To byl wlasciwie zupelnie nieplanowany zakup. Jakos ostatnio nie jestem na biezaco ze wszystkimi nowosciami i jak mi cos faktycznie wpadnie pod nogi, to moze przystane popatrzec ale ogolnie to zylam sobie w blogiej nieswiadomosci. W kierunku tych cieni, o ktorych istnieniu tez nie mialam pojecia, popchnela mnie pani w perfumerii. Pomacalam, zainteresowaly mnie, przygarnelam jeden.
Dior Addict Fluid Shadow jest czescia Dior Cosmopolite Collection ale na szczescie zostana one w stalej sprzedazy, wiec nie trzeba sie spieszyc. Zdecydowalam sie na jeden z szesciu odcieni.
Typowe blyszczykowe opakowanie. Kiedys nawet blyszczyki zamiast srebrnego mialy wlasnie takie ciemne elementy. Zawartoswc to 6 ml. Aplikator w formie dosc cienkiego pedzelka. Kolor ktory wybralam 655 Univers, to chlodny brudny roz, ktory po roztarciu ujawnia zlotawe refleksy.
Cienie te daja efekt plynnego metalu, co bardzo dobrze widac na swatchu. Nizej mamy cien nalozony pedzelkiem i tak pozostawiony, powiedzmy w skoncentrowanej formie, wyzej po roztarciu. Rozcierac nalezy jak cien jest mokry, gdy podeschnie mozemy zrobic sobie plamy ale poniewaz chwile potrzebuje na wyschniecie to mozna spokojnie rozetrzec. Cieniem mozna tez namalowac kreski, wtedy kolor bedzie intensywny, aczkolwiek podejrzewam, ze tu trzeba miec wprawde w malowaniu kresek.

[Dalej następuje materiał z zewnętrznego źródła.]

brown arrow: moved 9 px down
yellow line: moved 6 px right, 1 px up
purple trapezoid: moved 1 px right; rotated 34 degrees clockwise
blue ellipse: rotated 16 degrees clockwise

Przy okazji sie dzis spielam i machnelam makijaz uzywajac tylko i wylacznie tego cienia. nie sa one wodoodporne ale jak zasna na powiece to nic ich nie rusza. Moje oko wyglada dokladnie tak samo jak w momencie malowania. Jestem bardzo zadowolona i narobilam sobie sama ochoty na wiecej. Bez bazy nie trzyma sie u mnie na oku nic... ani prasowane cienie ani kremowe. Ten za to bez zacznego problemu.
Cien nalozylam pedzelkiem Zoeva 227 Soft Definer (vegan). Wydaje mi sie, ze pedzle ze sztucznego wlosia beda sobie dobrze radzic. Cien zebralam pedzlem z trzonka do ktorego przymocowany jest diorowy pedzelek. To w zupelnosci wystarczylo. On jest dosc mocno napigmentowany, wiec na poczatku ostroznosc nie zaszkodzi. Naprawde myslalam, ze to nie bedzie takie latwe... poradzic sobie z tym cieniem ale zostalam mile zaskoczona. Czasami cienie w kremie gorzej mi bylo ladnie rozprowadzic na powiece. Ciekawa jestem jak by to wygladalo jakbym sprobowala nalozyc dwa kolory. Moze kiedys jak jakis jeszcze dokupie to sprobuje.